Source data

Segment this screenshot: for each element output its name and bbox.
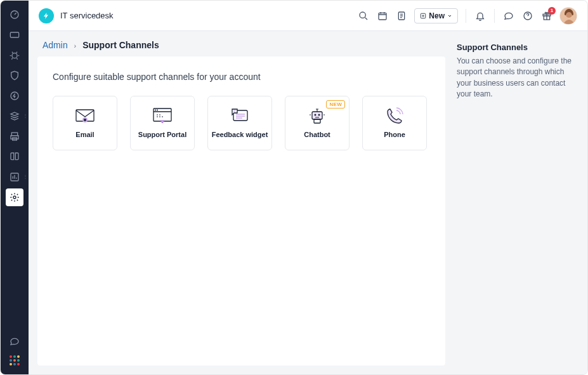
badge-count: 1 [548, 7, 556, 15]
nav-dashboard[interactable] [6, 6, 23, 23]
channel-card-portal[interactable]: Support Portal [130, 96, 195, 150]
search-icon [358, 11, 369, 21]
search-button[interactable] [357, 10, 370, 22]
bell-icon [475, 11, 485, 21]
plus-icon [420, 13, 426, 19]
speech-icon [10, 336, 20, 346]
new-button-label: New [429, 11, 445, 20]
app-switcher[interactable] [10, 355, 20, 365]
bolt-icon [42, 12, 50, 20]
channel-card-chatbot[interactable]: NEW Chatbot [285, 96, 350, 150]
topbar: IT servicedesk New [29, 1, 587, 31]
breadcrumb: Admin › Support Channels [29, 31, 454, 56]
whatsnew-button[interactable]: 1 [540, 10, 553, 22]
channel-card-email[interactable]: Email [53, 96, 117, 150]
nav-releases[interactable] [6, 87, 23, 105]
nav-changes[interactable] [6, 67, 23, 84]
nav-chat[interactable] [6, 332, 23, 350]
channel-card-feedback[interactable]: Feedback widget [207, 96, 272, 150]
info-column: Support Channels You can choose and conf… [454, 31, 587, 374]
avatar-image [560, 8, 577, 25]
channel-card-phone[interactable]: Phone [362, 96, 427, 150]
left-nav: ⋮ ⋮ [1, 1, 29, 374]
svg-point-23 [157, 110, 158, 111]
avatar[interactable] [559, 7, 577, 25]
card-label: Phone [384, 131, 405, 138]
brand-badge [39, 8, 54, 23]
card-label: Email [75, 131, 94, 138]
printer-icon [10, 131, 20, 141]
svg-rect-25 [312, 112, 322, 119]
card-label: Support Portal [138, 131, 186, 138]
portal-icon [153, 108, 172, 124]
nav-knowledge[interactable] [6, 148, 23, 166]
new-button[interactable]: New [414, 8, 458, 23]
phone-icon [385, 108, 404, 124]
card-label: Chatbot [304, 131, 330, 138]
svg-rect-1 [10, 32, 18, 37]
help-icon [523, 11, 533, 21]
nav-assets[interactable]: ⋮ [6, 107, 23, 125]
nav-more-indicator: ⋮ [23, 176, 27, 178]
bolt-icon [10, 91, 20, 101]
workspace-title: IT servicedesk [60, 11, 114, 20]
svg-rect-28 [314, 119, 320, 123]
feedback-button[interactable] [502, 10, 515, 22]
nav-solutions[interactable] [6, 128, 23, 145]
chevron-down-icon [447, 13, 452, 18]
chart-icon [10, 172, 20, 182]
svg-rect-21 [154, 109, 171, 121]
gear-icon [10, 192, 20, 202]
new-badge: NEW [326, 100, 345, 109]
calendar-button[interactable] [376, 10, 389, 22]
nav-more-indicator: ⋮ [23, 115, 27, 117]
info-title: Support Channels [457, 43, 576, 52]
divider [494, 9, 495, 23]
envelope-icon [75, 108, 95, 124]
notifications-button[interactable] [474, 10, 487, 22]
divider [466, 9, 466, 23]
bug-icon [10, 50, 20, 60]
svg-rect-10 [379, 13, 386, 20]
card-label: Feedback widget [212, 131, 268, 138]
ticket-icon [10, 31, 20, 39]
shield-icon [10, 70, 20, 81]
svg-point-22 [155, 110, 156, 111]
gauge-icon [10, 10, 20, 20]
svg-rect-4 [11, 133, 17, 136]
notes-button[interactable] [395, 10, 408, 22]
nav-reports[interactable]: ⋮ [6, 168, 23, 186]
nav-tickets[interactable] [6, 26, 23, 44]
notes-icon [396, 11, 407, 21]
chevron-right-icon: › [74, 42, 77, 49]
breadcrumb-root[interactable]: Admin [42, 40, 68, 50]
svg-point-27 [318, 114, 320, 116]
nav-admin[interactable] [6, 188, 23, 206]
info-text: You can choose and configure the support… [457, 56, 576, 100]
svg-point-20 [84, 119, 86, 121]
svg-point-9 [360, 12, 365, 18]
nav-problems[interactable] [6, 46, 23, 64]
svg-point-2 [12, 53, 17, 58]
help-button[interactable] [521, 10, 534, 22]
panel-description: Configure suitable support channels for … [53, 72, 430, 82]
svg-point-8 [13, 196, 16, 199]
robot-icon [308, 108, 327, 124]
svg-point-26 [315, 114, 317, 116]
speech-icon [504, 11, 514, 21]
feedback-icon [230, 108, 249, 124]
stack-icon [10, 111, 20, 121]
breadcrumb-current: Support Channels [82, 40, 159, 50]
calendar-icon [377, 11, 388, 21]
main-panel: Configure suitable support channels for … [37, 56, 445, 365]
book-icon [10, 152, 20, 162]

Description of the task - An exact copy of all the entries is required, and it must contain no pictures.

Exercise output -
Segment this screenshot: for each element output its name and bbox.
badge-count: 1 [548, 7, 556, 15]
nav-dashboard[interactable] [6, 6, 23, 23]
channel-card-portal[interactable]: Support Portal [130, 96, 195, 150]
search-icon [358, 11, 369, 21]
search-button[interactable] [357, 10, 370, 22]
bell-icon [475, 11, 485, 21]
plus-icon [420, 13, 426, 19]
speech-icon [10, 336, 20, 346]
new-button-label: New [429, 11, 445, 20]
app-switcher[interactable] [10, 355, 20, 365]
bolt-icon [42, 12, 50, 20]
channel-card-chatbot[interactable]: NEW Chatbot [285, 96, 350, 150]
topbar: IT servicedesk New [29, 1, 587, 31]
breadcrumb: Admin › Support Channels [29, 31, 454, 56]
whatsnew-button[interactable]: 1 [540, 10, 553, 22]
channel-card-email[interactable]: Email [53, 96, 117, 150]
nav-releases[interactable] [6, 87, 23, 105]
nav-changes[interactable] [6, 67, 23, 84]
nav-chat[interactable] [6, 332, 23, 350]
channel-card-feedback[interactable]: Feedback widget [207, 96, 272, 150]
info-column: Support Channels You can choose and conf… [454, 31, 587, 374]
avatar-image [560, 8, 577, 25]
channel-card-phone[interactable]: Phone [362, 96, 427, 150]
left-nav: ⋮ ⋮ [1, 1, 29, 374]
svg-point-23 [157, 110, 158, 111]
avatar[interactable] [559, 7, 577, 25]
card-label: Phone [384, 131, 405, 138]
brand-badge [39, 8, 54, 23]
card-label: Email [75, 131, 94, 138]
printer-icon [10, 131, 20, 141]
svg-rect-25 [312, 112, 322, 119]
card-label: Support Portal [138, 131, 186, 138]
portal-icon [153, 108, 172, 124]
nav-knowledge[interactable] [6, 148, 23, 166]
new-button[interactable]: New [414, 8, 458, 23]
phone-icon [385, 108, 404, 124]
card-label: Chatbot [304, 131, 330, 138]
svg-rect-1 [10, 32, 18, 37]
help-icon [523, 11, 533, 21]
nav-assets[interactable]: ⋮ [6, 107, 23, 125]
nav-more-indicator: ⋮ [23, 176, 27, 178]
bolt-icon [10, 91, 20, 101]
workspace-title: IT servicedesk [60, 11, 114, 20]
svg-rect-28 [314, 119, 320, 123]
feedback-button[interactable] [502, 10, 515, 22]
nav-solutions[interactable] [6, 128, 23, 145]
chevron-down-icon [447, 13, 452, 18]
chart-icon [10, 172, 20, 182]
svg-rect-21 [154, 109, 171, 121]
gear-icon [10, 192, 20, 202]
new-badge: NEW [326, 100, 345, 109]
calendar-button[interactable] [376, 10, 389, 22]
nav-more-indicator: ⋮ [23, 115, 27, 117]
info-title: Support Channels [457, 43, 576, 52]
divider [494, 9, 495, 23]
envelope-icon [75, 108, 95, 124]
notifications-button[interactable] [474, 10, 487, 22]
divider [466, 9, 466, 23]
bug-icon [10, 50, 20, 60]
svg-rect-10 [379, 13, 386, 20]
card-label: Feedback widget [212, 131, 268, 138]
ticket-icon [10, 31, 20, 39]
shield-icon [10, 70, 20, 81]
svg-point-22 [155, 110, 156, 111]
gauge-icon [10, 10, 20, 20]
svg-rect-4 [11, 133, 17, 136]
notes-button[interactable] [395, 10, 408, 22]
nav-reports[interactable]: ⋮ [6, 168, 23, 186]
nav-tickets[interactable] [6, 26, 23, 44]
notes-icon [396, 11, 407, 21]
chevron-right-icon: › [74, 42, 77, 49]
breadcrumb-root[interactable]: Admin [42, 40, 68, 50]
svg-point-27 [318, 114, 320, 116]
nav-admin[interactable] [6, 188, 23, 206]
info-text: You can choose and configure the support… [457, 56, 576, 100]
svg-point-20 [84, 119, 86, 121]
svg-point-9 [360, 12, 365, 18]
nav-problems[interactable] [6, 46, 23, 64]
svg-point-2 [12, 53, 17, 58]
help-button[interactable] [521, 10, 534, 22]
panel-description: Configure suitable support channels for … [53, 72, 430, 82]
svg-point-8 [13, 196, 16, 199]
robot-icon [308, 108, 327, 124]
svg-point-26 [315, 114, 317, 116]
speech-icon [504, 11, 514, 21]
feedback-icon [230, 108, 249, 124]
stack-icon [10, 111, 20, 121]
breadcrumb-current: Support Channels [82, 40, 159, 50]
calendar-icon [377, 11, 388, 21]
main-panel: Configure suitable support channels for … [37, 56, 445, 365]
book-icon [10, 152, 20, 162]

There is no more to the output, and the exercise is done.